Gears catches my eye across the room, raises his coffee cup in a silent toast. Preacher nods his approval. Even Whiskey manages to look serious for half a second before cracking a joke that makes Mama Rosa swat him with a towel.
This is my family, bound by choice rather than blood. These are my people, the ones who've stood beside me through every storm. And now Sparrow is woven into that tapestry, one of us in every way that counts.
I pull her closer, tucking her against my chest as I breathe her in—vanilla and something uniquely her. "No regrets?"
"Not one." She tilts her head back to look up at me with those bright blue eyes that saw past every wall I'd built. "You?"
"Only that I didn't find you sooner." The words come out rougher than I intend, weighted with all the years I spent alone.
She smiles, and I feel it settle deep in my chest, warming places I thought had gone cold and dark years ago, long before Marcus died.
"We found each other when we needed to," she says softly, her fingers tracing idle patterns on my arm. "That's what matters."
She's right.
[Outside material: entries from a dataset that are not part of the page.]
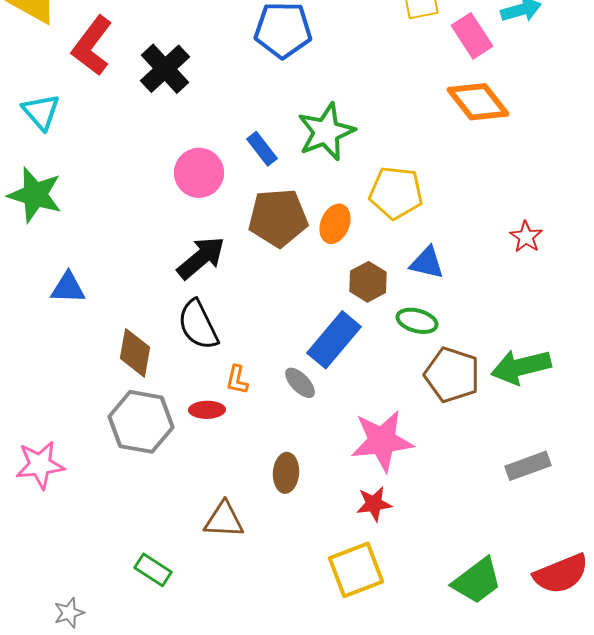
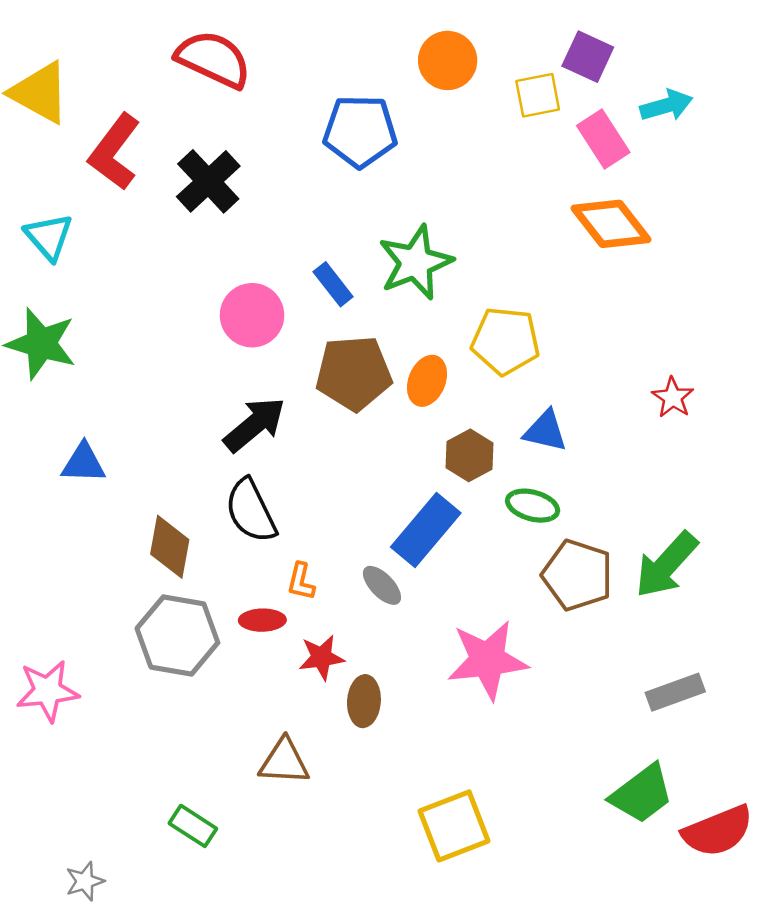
green arrow: (521, 367) -> (666, 565), turned -34
red star: (374, 504) -> (322, 657), moved
green trapezoid: (477, 581) -> (642, 794), moved

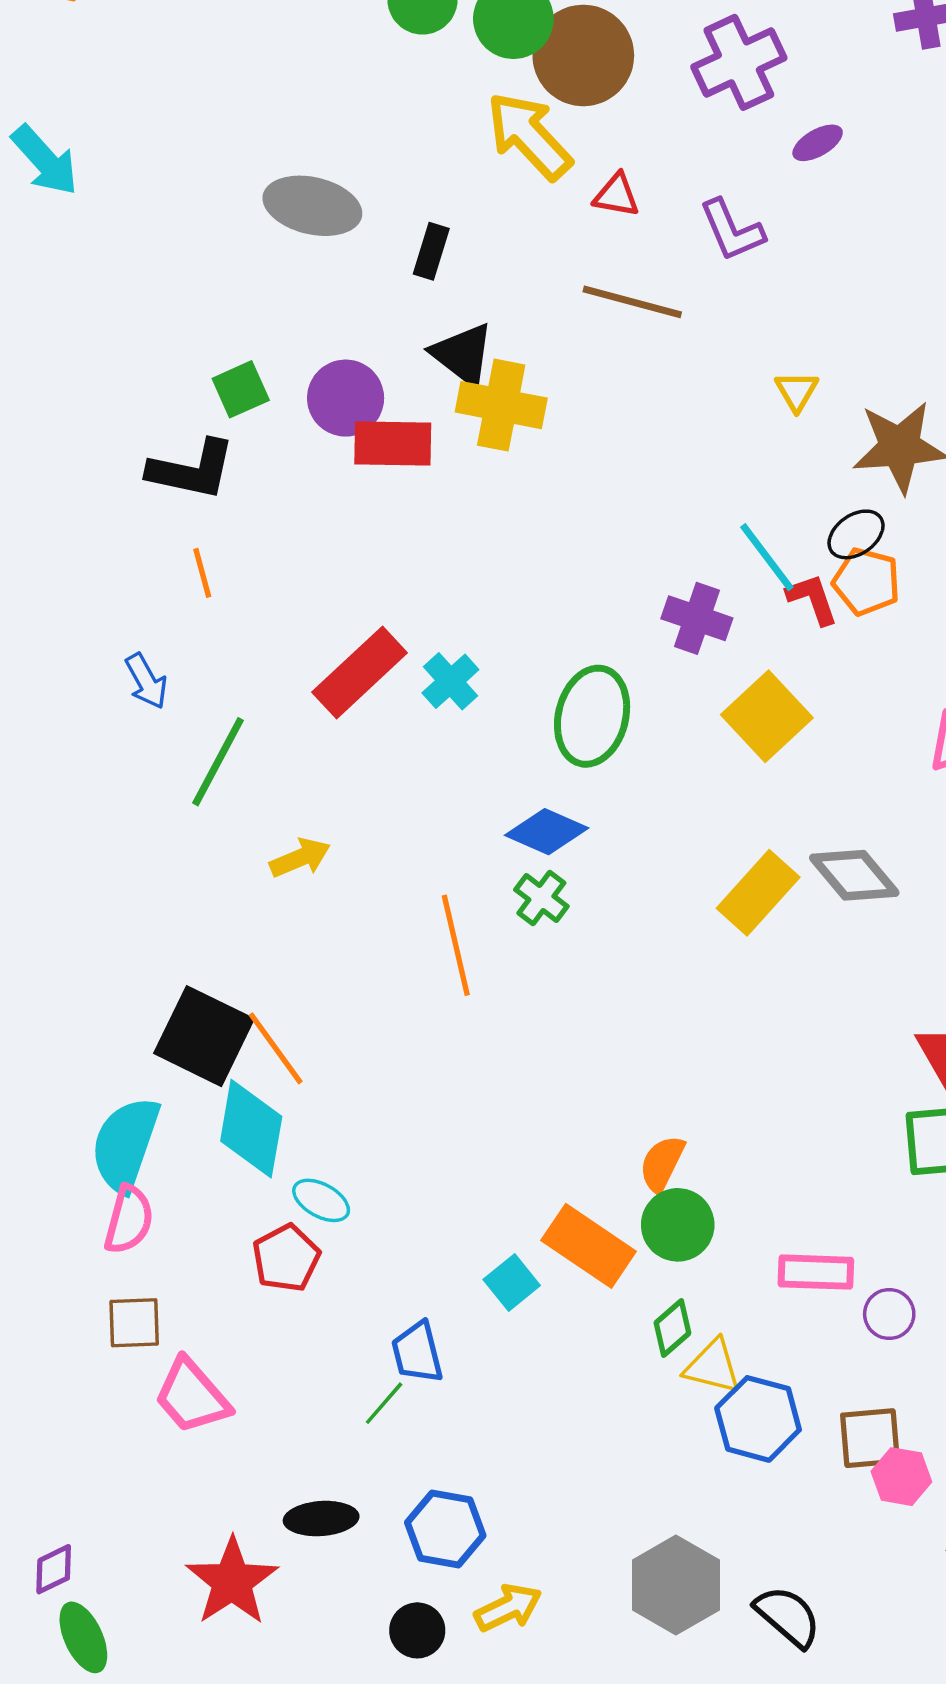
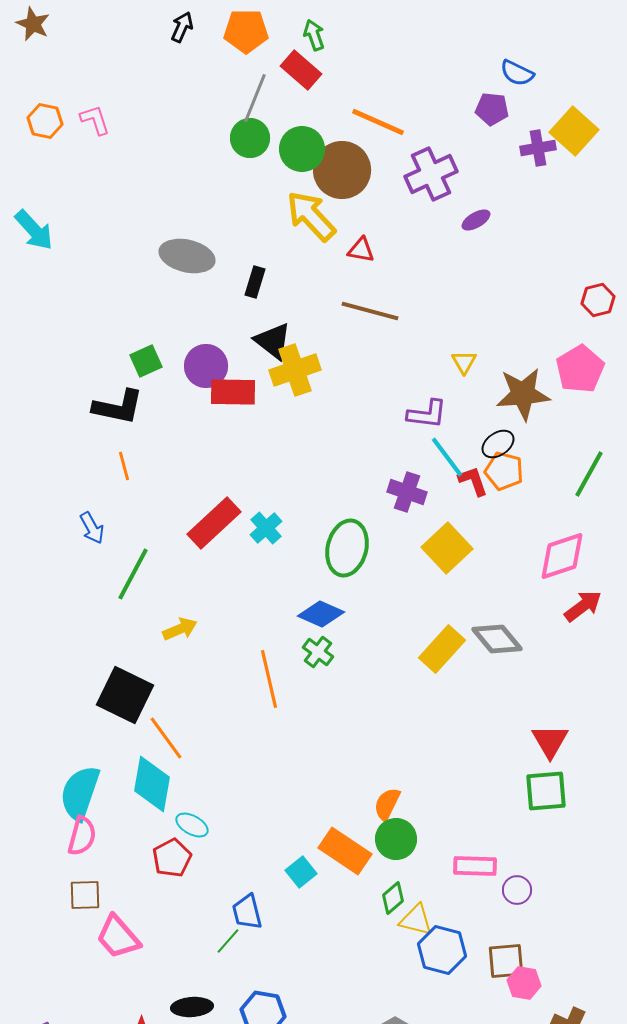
purple L-shape: (732, 230) -> (427, 414), moved, turned -60
yellow cross: (501, 405) -> (295, 370), turned -30
black square: (204, 1036) -> (125, 695), moved

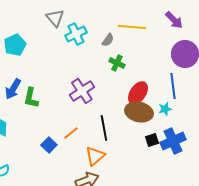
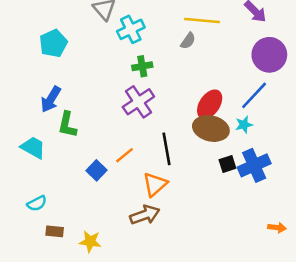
gray semicircle: (108, 40) -> (188, 41), moved
green cross: (117, 63) -> (142, 66), moved, turned -35
blue line: (173, 86) -> (254, 95), turned 50
green L-shape: (31, 98) -> (67, 125), moved

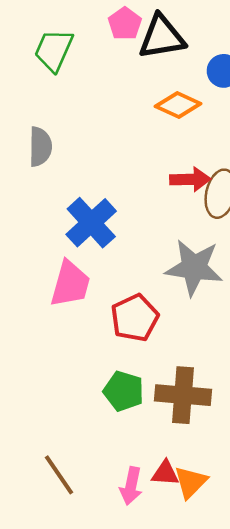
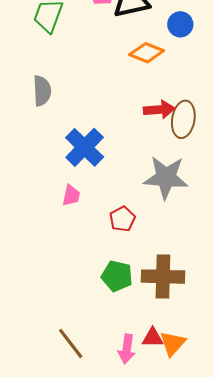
pink trapezoid: (70, 284) -> (71, 196), size x0.6
red pentagon: (135, 318) -> (122, 219), size x0.7

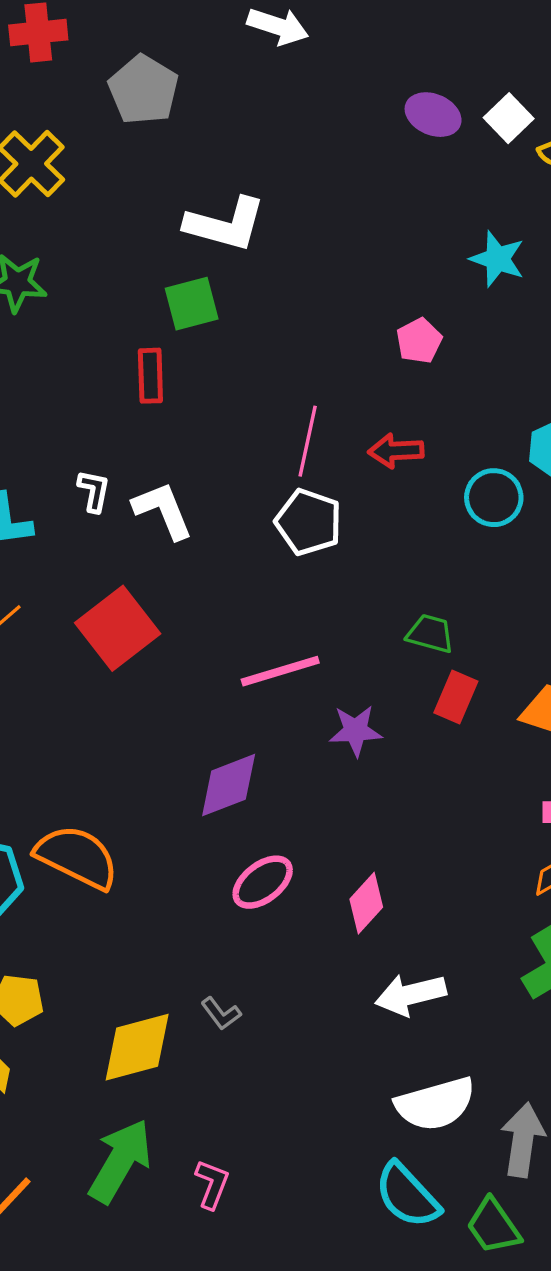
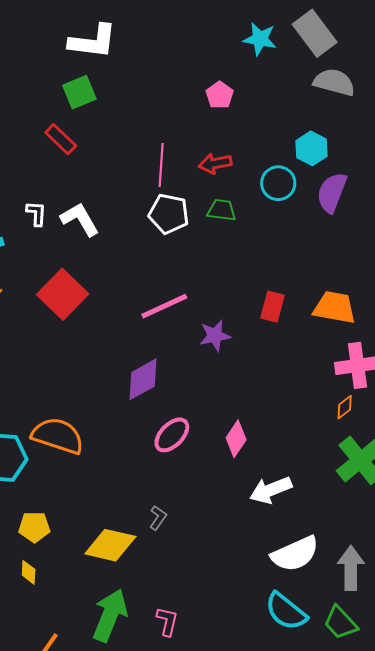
red rectangle: (150, 376) -> (61, 139), turned -36
green trapezoid: (430, 634) -> (222, 210), moved
gray L-shape: (221, 1014) -> (158, 518), turned -100
yellow diamond: (137, 1047) -> (110, 545), turned 36

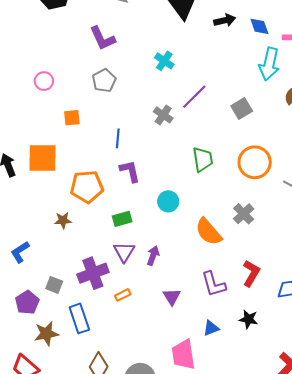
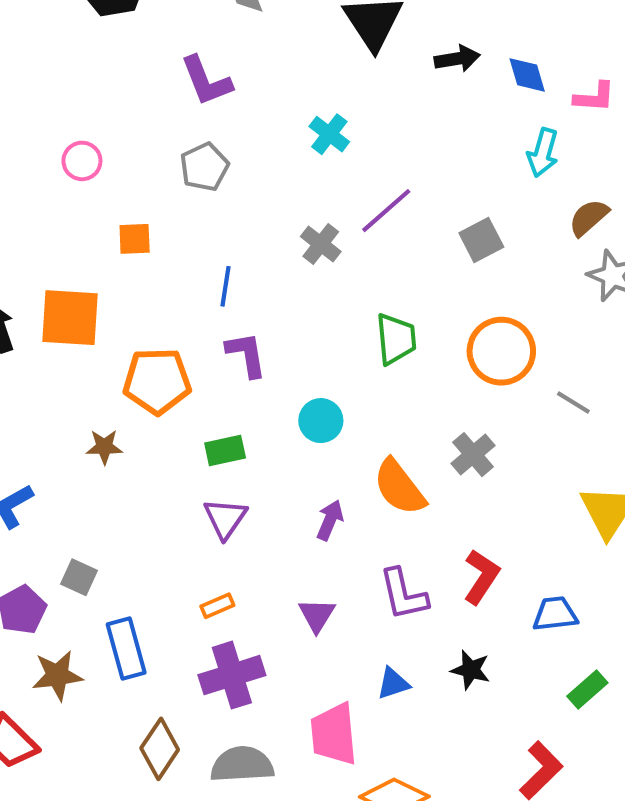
cyan arrow: (269, 64) -> (543, 153), size x0.7
purple arrow: (153, 256) -> (330, 520), moved
purple cross: (93, 273) -> (232, 675), moved

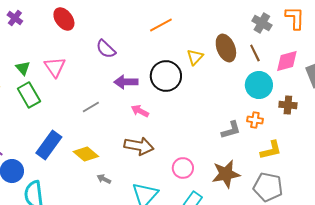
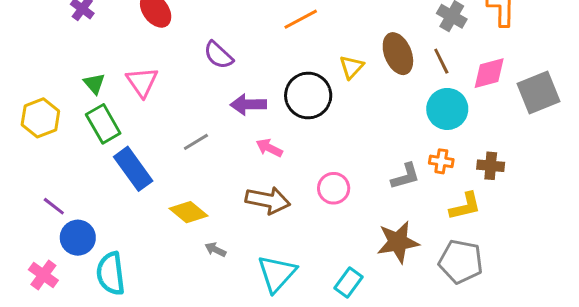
brown cross: (288, 105) -> (491, 166), moved
blue rectangle: (49, 145) -> (133, 169), moved, turned -72
pink circle: (183, 168) -> (334, 188), moved

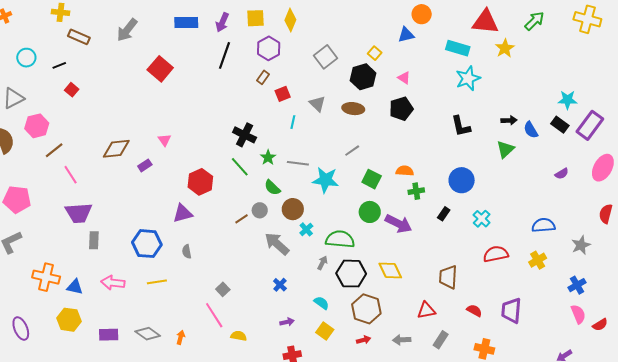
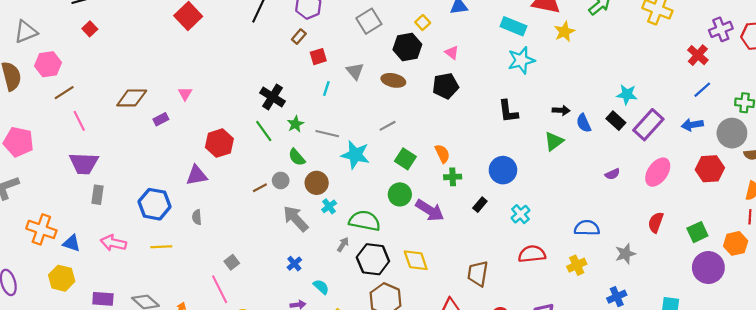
orange semicircle: (405, 171) -> (442, 154), turned 54
cyan semicircle: (321, 303) -> (321, 287), moved

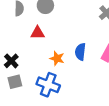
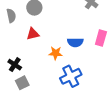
blue semicircle: (80, 52) -> (75, 42), turned -84
blue cross: (48, 85) -> (71, 76), moved, turned -35

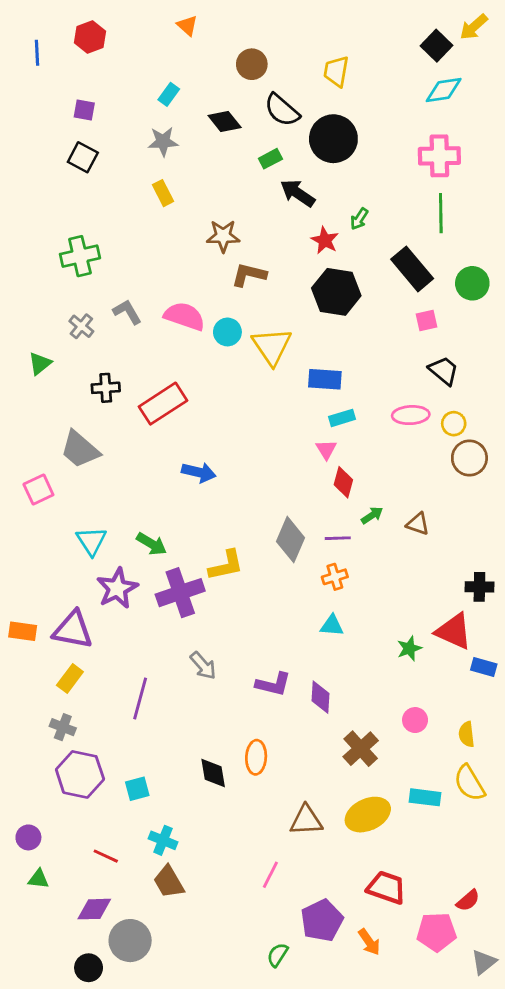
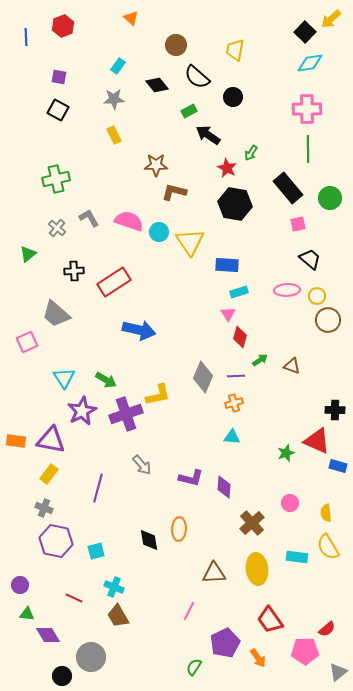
black circle: (333, 139) -> (233, 97), size x0.6
blue arrow: (199, 472) -> (139, 330), size x1.4
yellow ellipse: (368, 815) -> (257, 569), turned -72
red trapezoid: (386, 888) -> (270, 620), turned -144
purple diamond: (94, 909) -> (48, 635), moved, turned 60

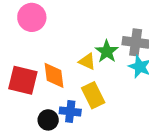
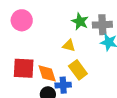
green star: (107, 51) -> (80, 22), moved
orange diamond: (54, 75) -> (47, 73), moved

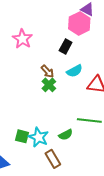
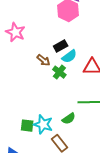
black rectangle: (66, 47) -> (61, 46), moved, turned 40
green cross: (49, 85) -> (59, 72), moved

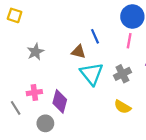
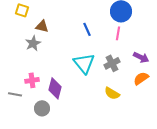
yellow square: (15, 15) -> (22, 10), moved
brown triangle: (78, 52) -> (42, 26), moved
gray line: (16, 108) -> (15, 94), turned -48

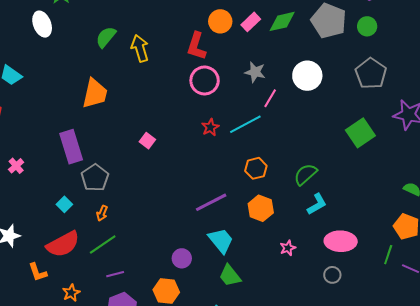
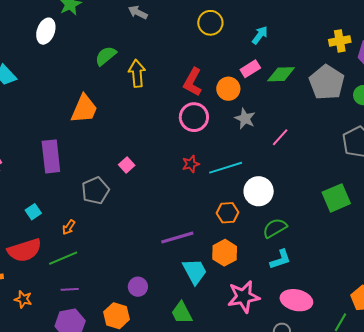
orange circle: (220, 21) -> (228, 89), moved
white ellipse: (42, 24) -> (46, 31), turned 30
white circle: (307, 76) -> (259, 191), moved
pink line: (270, 98) -> (280, 137), moved
gray pentagon: (95, 178) -> (95, 191), moved
cyan trapezoid: (221, 240) -> (195, 271), moved
pink star: (288, 248) -> (244, 297), size x2.0
orange star: (71, 293) -> (23, 299), turned 30

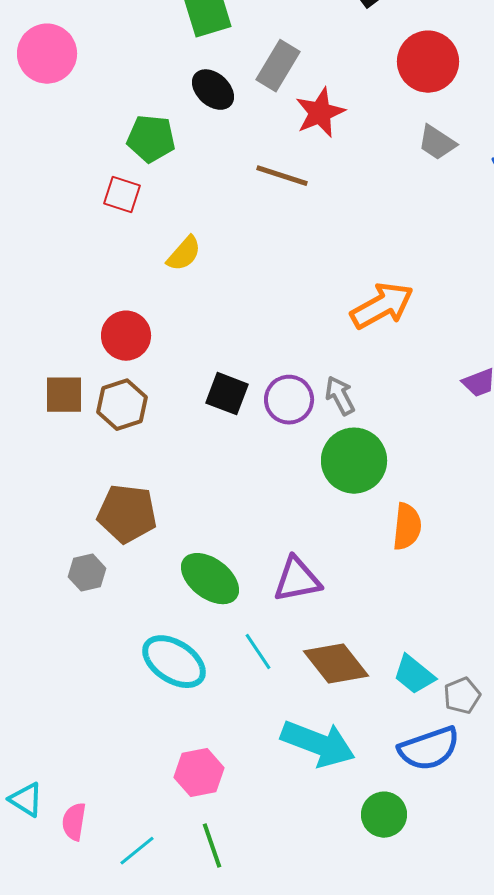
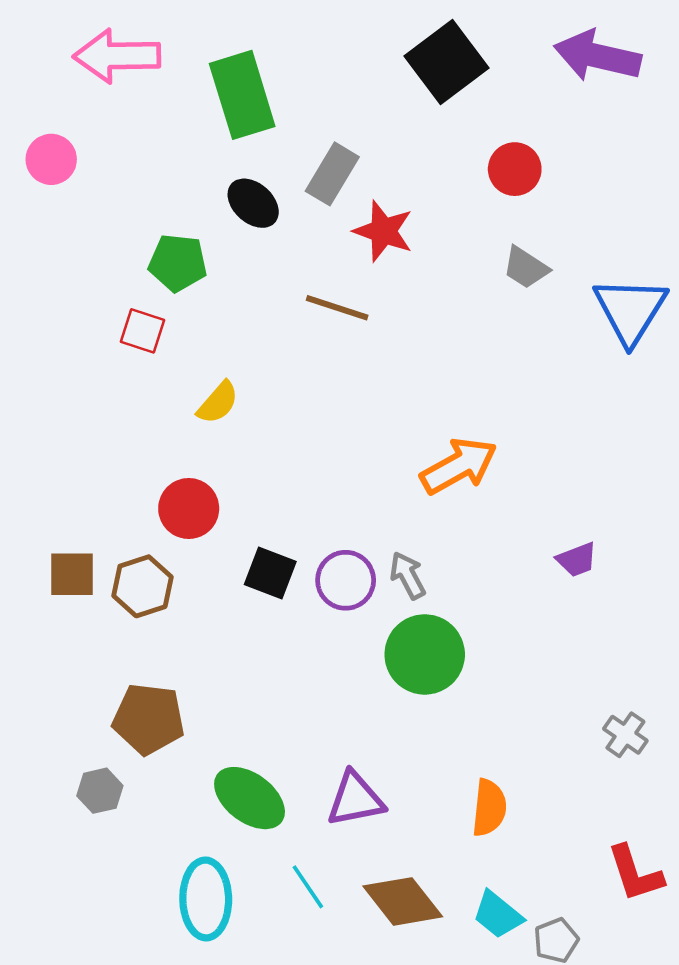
pink circle: (47, 54) -> (51, 159), size x0.7
red circle: (428, 62) -> (515, 169), size x0.7
red star: (320, 113) -> (383, 231), turned -30
red circle: (126, 336) -> (189, 508), moved
orange semicircle: (407, 527) -> (489, 808), moved
cyan ellipse: (174, 662) -> (206, 899), turned 56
She usually is, though I'll never admit it out loud.
I kiss her one more time, slow and deliberate, not caring who's watching or what they think, and make a silent promise to myself and to her.
I'll spend the rest of my life making sure she never regrets choosing me over the gilded cage she left behind. I'll protect her, cherish her, love her with everything I have left to give.
She's my family now, tied to me in ways that go deeper than any blood relation. And anyone who touches her touches the whole club—every patched member, every friend, every ally.
That's not a threat or a warning.
That's just the unvarnished truth.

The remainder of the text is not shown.